A new compact SUV helped Land Rover finish U.S. sales up 20 percent. But dealers say sales could have been higher had there been more product.
The retailers worry that 2011's inventory constraint won't improve this year. For example, the new Range Rover Evoque crossover has as much as a five-month waiting list for some dealers.
And with the redesigned Range Rover coming this fall, having enough in stock will be critical to the vehicle's success, dealers say.
Staff Reporter Jamie LaReau spoke with Dan Muggli, chairman of the Land Rover Business Operations Council. Muggli is not a dealer principal, but he has run Land Rover Portland since 1994. His term heading the council runs from January 2011 to January 2014.

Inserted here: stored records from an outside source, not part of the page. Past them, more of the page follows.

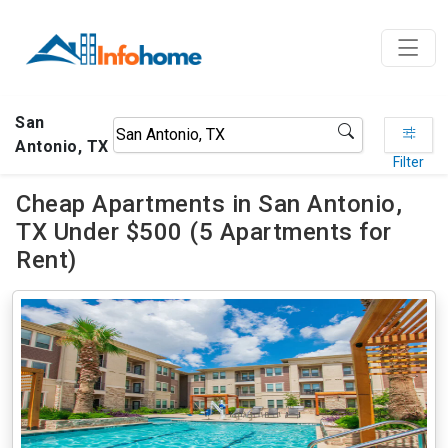
San
Antonio, TX
Filter
Cheap Apartments in San Antonio,
TX Under $500 (5 Apartments for
Rent)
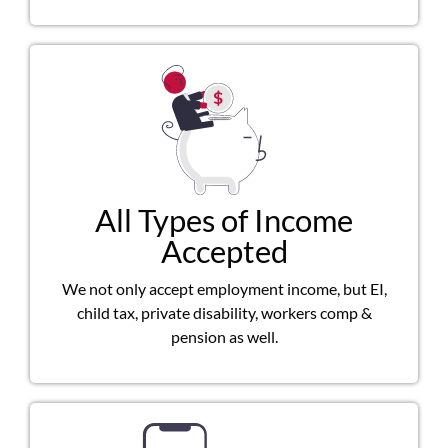
All Types of Income
Accepted
We not only accept employment income, but EI,
child tax, private disability, workers comp &
pension as well.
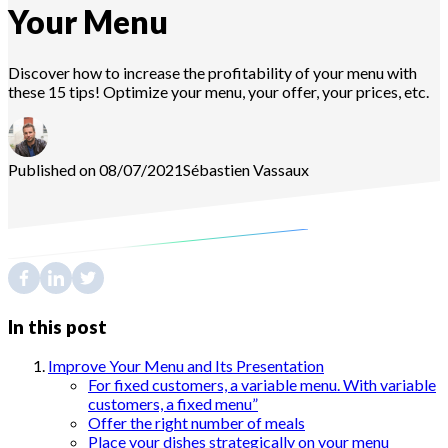
Your Menu
Discover how to increase the profitability of your menu with
these 15 tips! Optimize your menu, your offer, your prices, etc.
Published on 08/07/2021
Sébastien
Vassaux
In this post
Improve Your Menu and Its Presentation
For fixed customers, a variable menu. With variable
customers, a fixed menu”
Offer the right number of meals
Place your dishes strategically on your menu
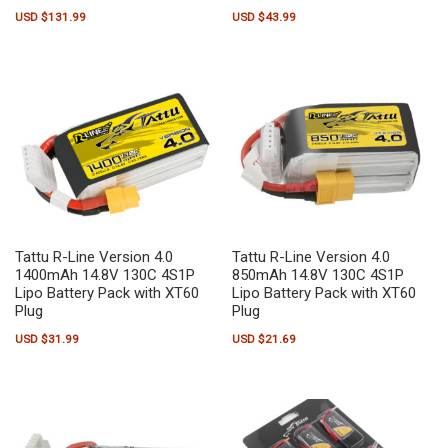
USD $
131.99
USD $
43.99
Tattu R-Line Version 4.0
Tattu R-Line Version 4.0
1400mAh 14.8V 130C 4S1P
850mAh 14.8V 130C 4S1P
Lipo Battery Pack with XT60
Lipo Battery Pack with XT60
Plug
Plug
USD $
31.99
USD $
21.69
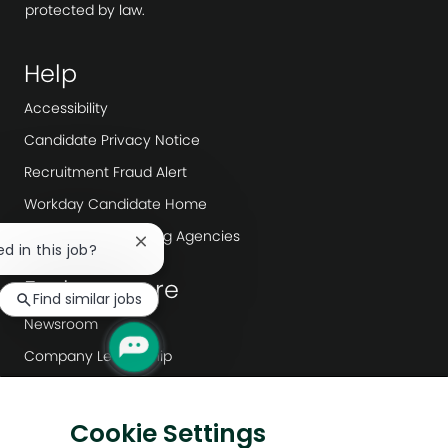
protected by law.
Help
Accessibility
Candidate Privacy Notice
Recruitment Fraud Alert
Workday Candidate Home
Recruitment/ Staffing Agencies
Close
ed in this job?
chatbot
Explore more
notification
Find similar jobs
Newsroom
Company Leadership
Digital Transformation
Sustainability
Cookie Settings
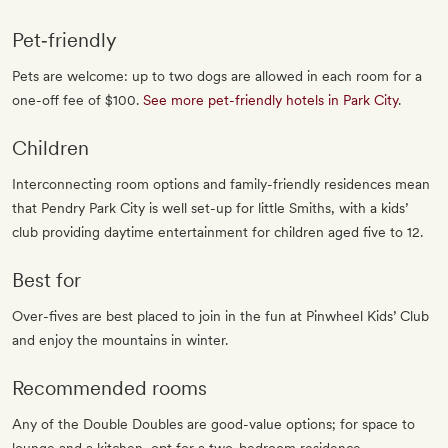
Pet‐friendly
Pets are welcome: up to two dogs are allowed in each room for a
one-off fee of $100.
See more pet-friendly hotels in Park City
.
Children
Interconnecting room options and family-friendly residences mean
that Pendry Park City is well set-up for little Smiths, with a kids’
club providing daytime entertainment for children aged five to 12.
Best for
Over-fives are best placed to join in the fun at Pinwheel Kids’ Club
and enjoy the mountains in winter.
Recommended rooms
Any of the Double Doubles are good-value options; for space to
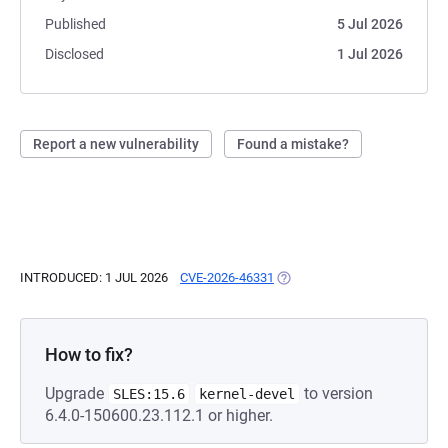
Published
5 Jul 2026
Disclosed
1 Jul 2026
Report a new vulnerability
Found a mistake?
INTRODUCED: 1 JUL 2026
CVE-2026-46331
(OPENS IN A NEW TAB)
How to fix?
Upgrade
to version
SLES:15.6
kernel-devel
6.4.0-150600.23.112.1 or higher.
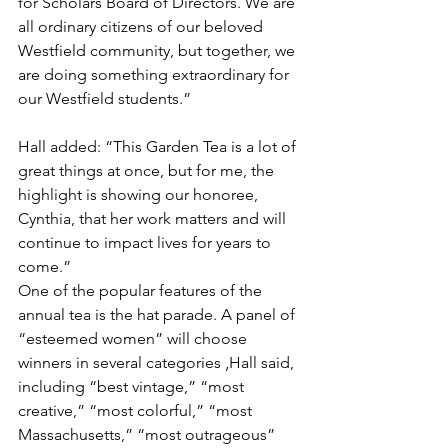
for Scholars Board of Directors. We are 
all ordinary citizens of our beloved 
Westfield community, but together, we 
are doing something extraordinary for 
our Westfield students.”
Hall added: “This Garden Tea is a lot of 
great things at once, but for me, the 
highlight is showing our honoree, 
Cynthia, that her work matters and will 
continue to impact lives for years to 
come.”
One of the popular features of the 
annual tea is the hat parade. A panel of 
“esteemed women” will choose 
winners in several categories ‚Hall said, 
including “best vintage,” “most 
creative,” “most colorful,” “most 
Massachusetts,” “most outrageous” 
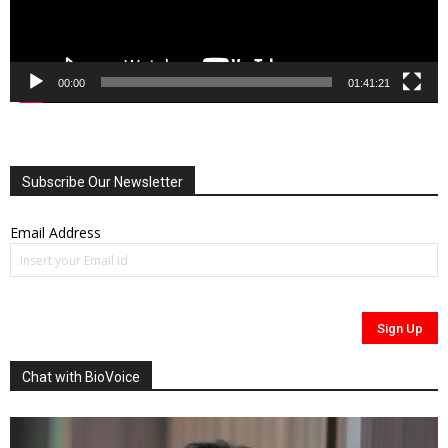
00:00
01:41:21
Subscribe Our Newsletter
Email Address
Chat with BioVoice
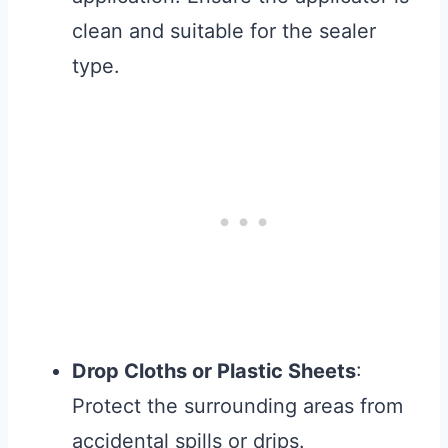
clean and suitable for the sealer
type.
Drop Cloths or Plastic Sheets
:
Protect the surrounding areas from
accidental spills or drips.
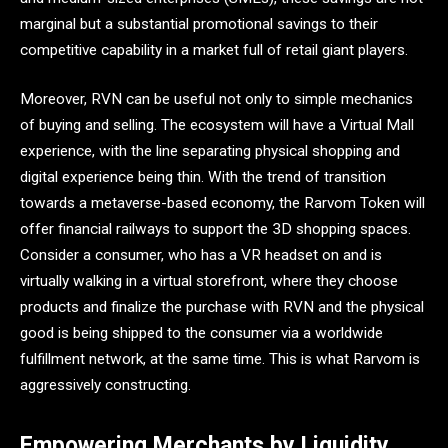
marginal but a substantial promotional savings to their
competitive capability in a market full of retail giant players.
Moreover, RVN can be useful not only to simple mechanics
of buying and selling. The ecosystem will have a Virtual Mall
experience, with the line separating physical shopping and
digital experience being thin. With the trend of transition
towards a metaverse-based economy, the Rarvom Token will
offer financial railways to support the 3D shopping spaces.
Consider a consumer, who has a VR headset on and is
virtually walking in a virtual storefront, where they choose
products and finalize the purchase with RVN and the physical
good is being shipped to the consumer via a worldwide
fulfillment network, at the same time. This is what Rarvom is
aggressively constructing.
Empowering Merchants by Liquidity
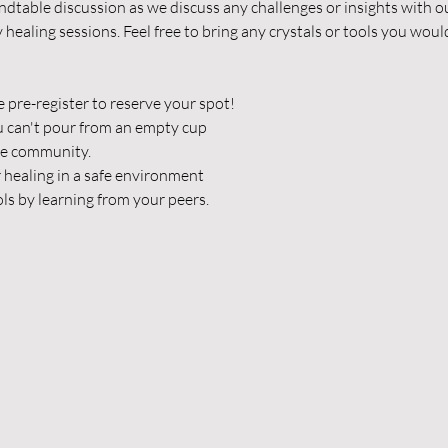
undtable discussion as we discuss any challenges or insights with 
healing sessions. Feel free to bring any crystals or tools you woul
e pre-register to reserve your spot!
u can't pour from an empty cup
he community.
 healing in a safe environment
ls by learning from your peers.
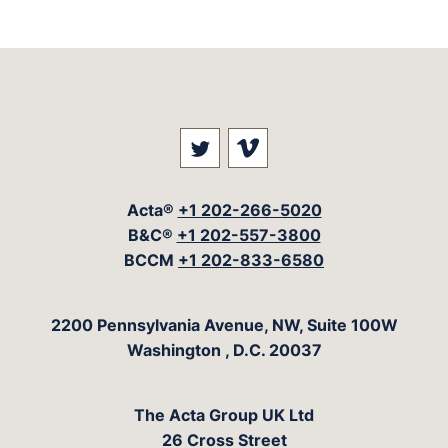
Visit our social media at: 
Visit our social med
Acta®
+1 202-266-5020
B&C®
+1 202-557-3800
BCCM
+1 202-833-6580
The Acta Group
2200 Pennsylvania Avenue, NW, Suite 100W
Washington
,
D.C.
20037
The Acta Group UK Ltd
26 Cross Street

What are the biggest issues facing dealers in 2012?
The single biggest issue is lack of supply. Since we began recovering from the worldwide crash and our products made a big improvement for the 2010 lineup, our products have been constrained and look to be constrained again in 2012.
As international markets exploded, Land Rover, being a relatively small company, is struggling to meet the demand in all those markets.

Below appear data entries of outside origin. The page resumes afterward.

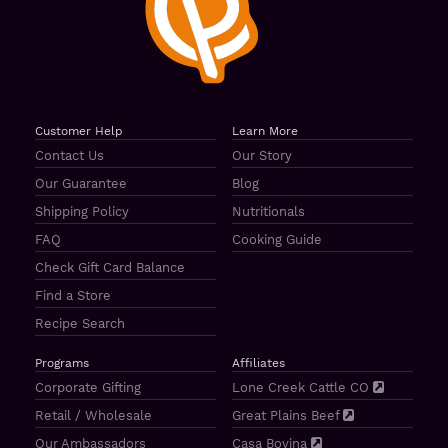
Customer Help
Learn More
Contact Us
Our Story
Our Guarantee
Blog
Shipping Policy
Nutritionals
FAQ
Cooking Guide
Check Gift Card Balance
Find a Store
Recipe Search
Programs
Affiliates
Corporate Gifting
Lone Creek Cattle CO
Retail / Wholesale
Great Plains Beef
Our Ambassadors
Casa Bovina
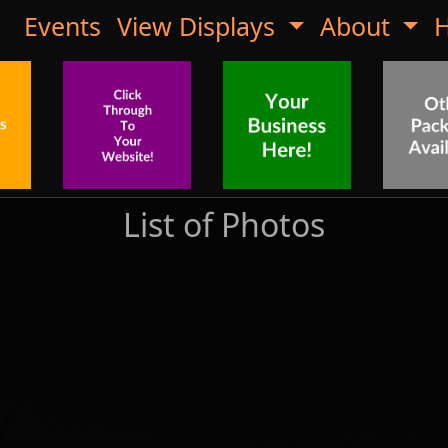
Events
View Displays
About
H
List of Photos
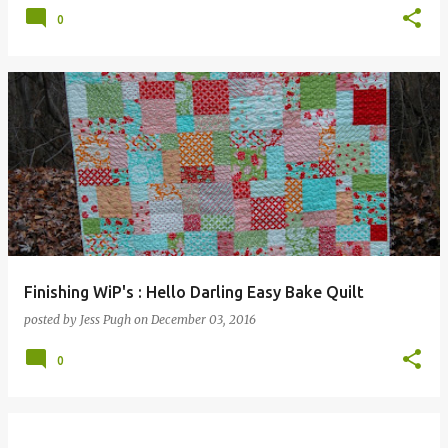
0
Finishing WiP's : Hello Darling Easy Bake Quilt
posted by
Jess Pugh
on
December 03, 2016
0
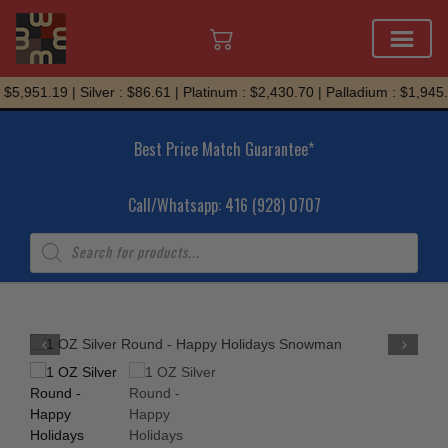
Skip
$5,951.19 | Silver : $86.61 | Platinum : $2,430.70 | Palladium : $1,945.
to
content
Best Price Match Guarantee*
Call/Whatsapp: 416 (928) 0707
Products
search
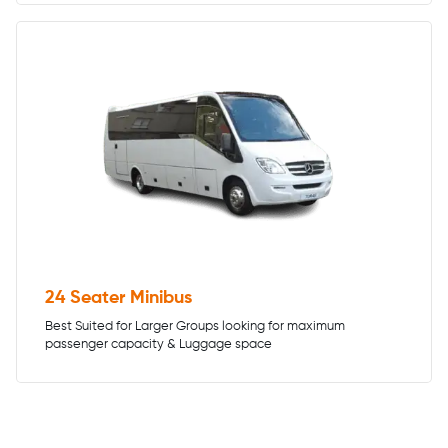
24 Seater Minibus
Best Suited for Larger Groups looking for maximum
passenger capacity & Luggage space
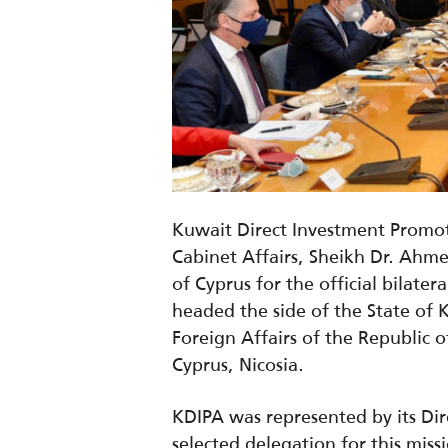
Kuwait Direct Investment Promot
Cabinet Affairs, Sheikh Dr. Ahm
of Cyprus for the official bilate
headed the side of the State of 
Foreign Affairs of the Republic o
Cyprus, Nicosia.
KDIPA was represented by its Di
selected delegation for this miss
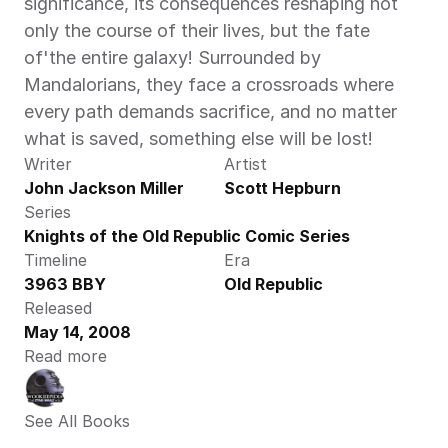
significance, its consequences reshaping not 
only the course of their lives, but the fate 
of'the entire galaxy! Surrounded by 
Mandalorians, they face a crossroads where 
every path demands sacrifice, and no matter 
what is saved, something else will be lost!
Writer
Artist
John Jackson Miller
Scott Hepburn
Series
Knights of the Old Republic Comic Series
Timeline
Era
3963 BBY
Old Republic
Released
May 14, 2008
Read more
See All Books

How is the new Range Rover Evoque doing? Is there adequate supply?
It's doing great. It's nothing close to being adequate supply. If you were to order a new one from us now you'd be talking about a May delivery. The pipeline is not what we'd like it to be.
When you factor in the presold units we have right now, the delay would be about a five-month delay.
Does the long delay impact sales?
Yes. Many people come and look at colors and want to pick one out, then they find out the reality of the delay. We've been able to thoroughly sell the product and convince people it's worth the wait.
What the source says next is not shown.